- Born: July 8, 1967 (age 59)
- Education: University of Architecture, Civil Engineering and Geodesy

= Venelin Kokalov =

Canadian architect

Venelin Kokalov is a Canadian architect and the Design Principal and Principal-in-Charge at Revery Architecture.

==Career==
Previously, he worked as design principal for Bing Thom Architects before taking charge of the company, and rebranding it as Revery Architecture. Born in Bulgaria in 1967, Kokalov graduated university in 1993 with a master's degree in structural engineering from the University of Architecture, Civil Engineering and Geodesy in Sofia, Bulgaria.

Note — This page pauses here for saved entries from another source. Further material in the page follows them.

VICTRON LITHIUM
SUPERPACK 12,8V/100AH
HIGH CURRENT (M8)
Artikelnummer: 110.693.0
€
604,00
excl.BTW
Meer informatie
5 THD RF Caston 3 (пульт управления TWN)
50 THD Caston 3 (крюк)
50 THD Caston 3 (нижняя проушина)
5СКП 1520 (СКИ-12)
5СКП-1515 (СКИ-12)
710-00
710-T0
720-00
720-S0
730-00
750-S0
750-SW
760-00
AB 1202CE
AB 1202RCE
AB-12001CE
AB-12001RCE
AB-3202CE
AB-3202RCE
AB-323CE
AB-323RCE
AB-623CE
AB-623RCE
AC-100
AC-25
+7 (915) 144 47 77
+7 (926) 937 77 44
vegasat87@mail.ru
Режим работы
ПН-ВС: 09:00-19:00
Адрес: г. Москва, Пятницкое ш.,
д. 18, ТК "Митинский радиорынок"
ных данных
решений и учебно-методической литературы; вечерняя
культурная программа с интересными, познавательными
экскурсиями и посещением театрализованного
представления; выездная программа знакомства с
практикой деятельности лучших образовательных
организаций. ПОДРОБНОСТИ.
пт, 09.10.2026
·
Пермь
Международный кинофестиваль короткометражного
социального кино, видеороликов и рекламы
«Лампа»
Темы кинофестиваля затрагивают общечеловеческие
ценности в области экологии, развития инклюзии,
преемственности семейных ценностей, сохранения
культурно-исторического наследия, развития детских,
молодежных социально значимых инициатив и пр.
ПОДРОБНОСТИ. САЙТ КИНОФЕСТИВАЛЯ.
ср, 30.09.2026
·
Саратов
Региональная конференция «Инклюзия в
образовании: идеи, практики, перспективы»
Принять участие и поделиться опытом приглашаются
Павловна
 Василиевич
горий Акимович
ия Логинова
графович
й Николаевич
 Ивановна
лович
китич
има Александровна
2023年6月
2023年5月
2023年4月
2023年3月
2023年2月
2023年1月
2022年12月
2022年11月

In 2002, he immigrated to Canada, where he joined Vancouver-based firm Bing Thom Architects. In 2016 Bing Thom died, and in 2017 the studio officially changed its name to Revery Architecture. Since 2016 Venelin Kokalov has continued to lead the Revery team to design and build projects around the world, from the MacEwan University, Allard Hall in Edmonton (2017) to the Xiqu Centre Opera House and University of Chicago's Campus, both in Hong-Kong

== Recognition ==
Since 2016 Revery Architecture has been recognized with the following awards:
- Azure Magazine's 2019 AZ Award of Merit – Multi-Unit Residential Architecture - 1245 Harwood, Vancouver, BC - Canada
- 2019 Hong Kong Green Building Council (HKGBC) - Green Building Merit Award – New Buildings Category: Completed Projects – Institutional Building - Xiqu Centre, Hong Kong China.
- 2019 A&D Trophy Award – Professional Architecture, Best of Category: Institutional - Xiqu Centre, Hong Kong China.
- 2019 DFA Design For Asia Awards – Grand Award Winner - Xiqu Centre, Hong Kong China.
- 2019 MIPIM Asia Awards – Gold Winner, Best Infrastructure Development - Xiqu Centre, Hong Kong China.
- 2019 AFBC Architectural Awards – Lieutenant Governor Medal Award, - Xiqu Centre, Hong Kong China.
- 2019 AFBC Architectural Awards – Lieutenant Governor Merit Award - The Hong Kong Jockey Club University of Chicago Academic Complex | The University of Chicago Francis and Rose Yuen Campus, Hong Kong - China.
- BCI Asia – FuturArc Green Leadership Award 2019 – Merit Award, Institutional Category - The Hong Kong Jockey Club University of Chicago Academic Complex | The University of Chicago Francis and Rose Yuen Campus, Hong Kong - China.
- 2019 SCUP Excellence in Architecture – Merit Award for Building Additions, Renovation or Adaptive Reuse - - The Hong Kong Jockey Club University of Chicago Academic Complex | The University of Chicago Francis and Rose Yuen Campus, Hong Kong - China.
- HKIA Cross-Strait Architectural Design Award 2019 – Education & Religious Projects – Gold Award - The Hong Kong Jockey Club University of Chicago Academic Complex | The University of Chicago Francis and Rose Yuen Campus, Hong Kong - China.
- Prix Versailles Campuses: 2019 World Selection – Special Prize Interior - The Hong Kong Jockey Club University of Chicago Academic Complex | The University of Chicago Francis and Rose Yuen Campus, Hong Kong - China.
- The Chicago Athenaeum International Architecture Award 2019 – Restoration/Renovation - The Hong Kong Jockey Club University of Chicago Academic Complex | The University of Chicago Francis and Rose Yuen Campus, Hong Kong - China.
- 2018/2019 HKIA Special Architectural Award – Heritage & Adaptive Re-use - The Hong Kong Jockey Club University of Chicago Academic Complex | The University of Chicago Francis and Rose Yuen Campus, Hong Kong - China.
- 2020 Civic Distinction Awards of Excellence - Design Award - Interiors - Simon Fraser University's Sustainable Energy and Engineering Building.
- 2020 Civic Distinction Awards of Excellence - Design Award - Institutional - Simon Fraser University's Sustainable Energy and Engineering Building.
- USITT 2021 Architecture Honor Award, Xiqu Centre, Hong Kong China.